In the 1970s, when German society was still largely unwilling to talk about fascist perpetration, the cultural scientist Klaus Theweleit published his book Männerphantasien (English title: Male fantasies), a pioneering analysis of the connections between masculinity and fascism: Based on Freikorps-literature from the 1920s, he developed a clear-sighted association between the destructive image that the “soldierly man” had of himself and of women, shining a new light on the emergence of National Socialism by analysing the amalgamation of sexuality, gender and violence prevalent in this image.

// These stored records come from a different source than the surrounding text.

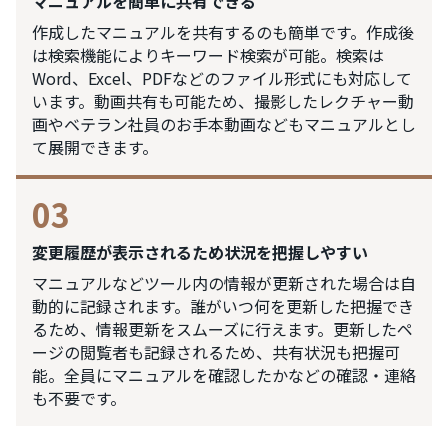
マニュアルを簡単に共有できる
作成したマニュアルを共有するのも簡単です。作成後
は検索機能によりキーワード検索が可能。検索は
Word、Excel、PDFなどのファイル形式にも対応して
います。動画共有も可能ため、撮影したレクチャー動
画やベテラン社員のお手本動画などもマニュアルとし
て展開できます。
03
変更履歴が表示されるため状況を把握しやすい
マニュアルなどツール内の情報が更新された場合は自
動的に記録されます。誰がいつ何を更新した把握でき
るため、情報更新をスムーズに行えます。更新したペ
ージの閲覧者も記録されるため、共有状況も把握可
能。全員にマニュアルを確認したかなどの確認・連絡
も不要です。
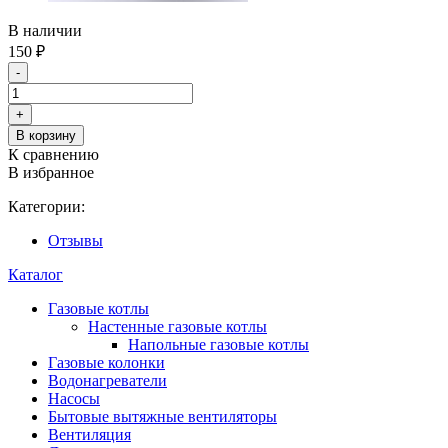
В наличии
150
₽
-
+
В корзину
К сравнению
В избранное
Категории:
Отзывы
Каталог
Газовые котлы
Настенные газовые котлы
Напольные газовые котлы
Газовые колонки
Водонагреватели
Насосы
Бытовые вытяжные вентиляторы
Вентиляция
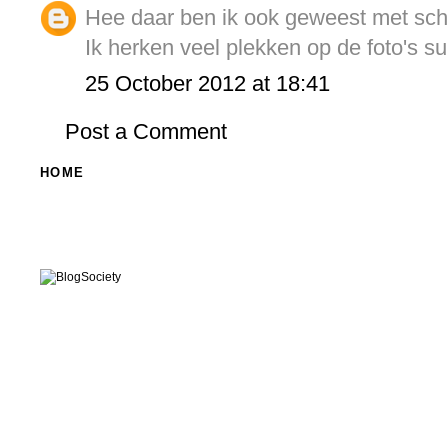
Hee daar ben ik ook geweest met scho
Ik herken veel plekken op de foto's su
25 October 2012 at 18:41
Post a Comment
HOME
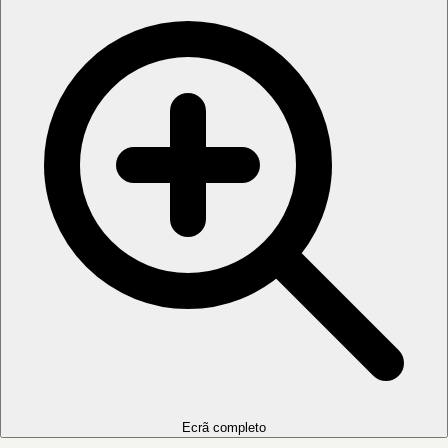
Ecrã completo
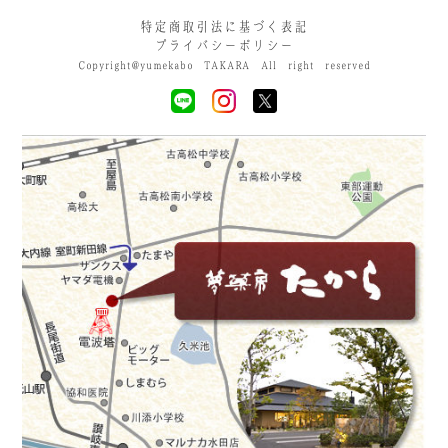
特定商取引法に基づく表記
プライバシーポリシー
Copyright@yumekabo TAKARA All right reserved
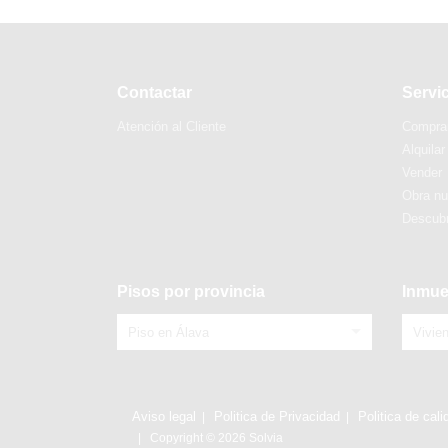
Contactar
Servi
Atención al Cliente
Compra
Alquilar
Vender
Obra n
Descubr
Pisos por provincia
Inmue
Piso en Álava
Vivie
Aviso legal
Politica de Privacidad
Politica de cali
Copyright © 2026 Solvia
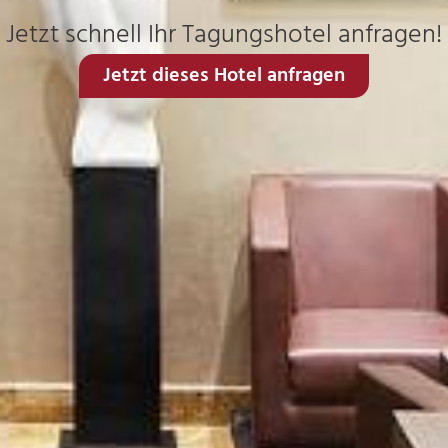
Jetzt schnell Ihr Tagungshotel anfragen!
Jetzt dieses Hotel anfragen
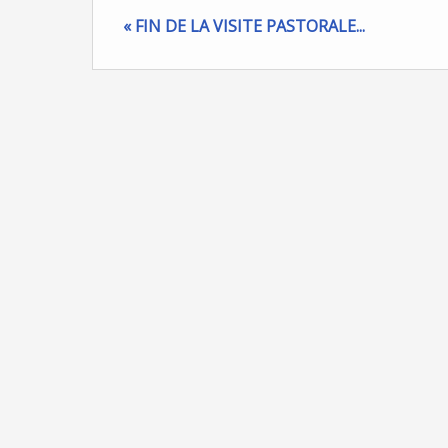
« FIN DE LA VISITE PASTORALE...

Around 45 years after its first publication, director Theresa Thomasberger will create a stage play baes on Theweleit’s work: For Thomasberger and her team, this epochal analysis is the foundation for an investigation of contemporary manifestations of fascoid masculinity, the denigration of women in our media-informed reality and current abstruse forms of collectivity.
Because: While the ideal of the “strong man” appears obsolete in some circles, recent wars have created new warrior-figures. Self-empowered hordes are storming political institutions and fuel the authoritarian backlash. In the online realm, too, equal rights is seen as oppression: The community of Incels – men who are living involuntarily sexless lives – believe that their gender gives them the right to retain women and sexuality; angry alpha-males and misogynist pick-up-masters invoke unattainable notions of masculinity and, at the same time, desperately fail at realising these very notions. Instead of identifying these ideals as the problem, these groups fan the fear of feminist resistance, which is currently gaining great momentum.
What is the impact of Theweleit’s texts today? What connecting factors do they offer? In order to explore these questions, Deutsches Theater has expanded authorship by adding three contemporary voices. Engaging with Theweleit’s work, dramatists Svenja Viola Bungarten, Ivana Sokola and Gerhild Steinbuch will develop additional texts to Male Fantasies, and provide further analysis from a contemporary female perspective.
Gerhild Steinbuch's text uses poetic language to portray a mother perpetrator: a woman whose son commits sexualised violence against women, who becomes a perpetrator and thus shatters his mother's image of herself and others. In Ivana Sokola's contribution, an exhausted male voice choir questions its own sense of belonging in society and searches for its place between the choral society, voluntary fire brigade and fishing holidays. Svenja Viola Bungarten looks at the right-wing fringes of internet culture: in her text, an influencer tells her followers about her personal transformation - from raging feminist to trad wife.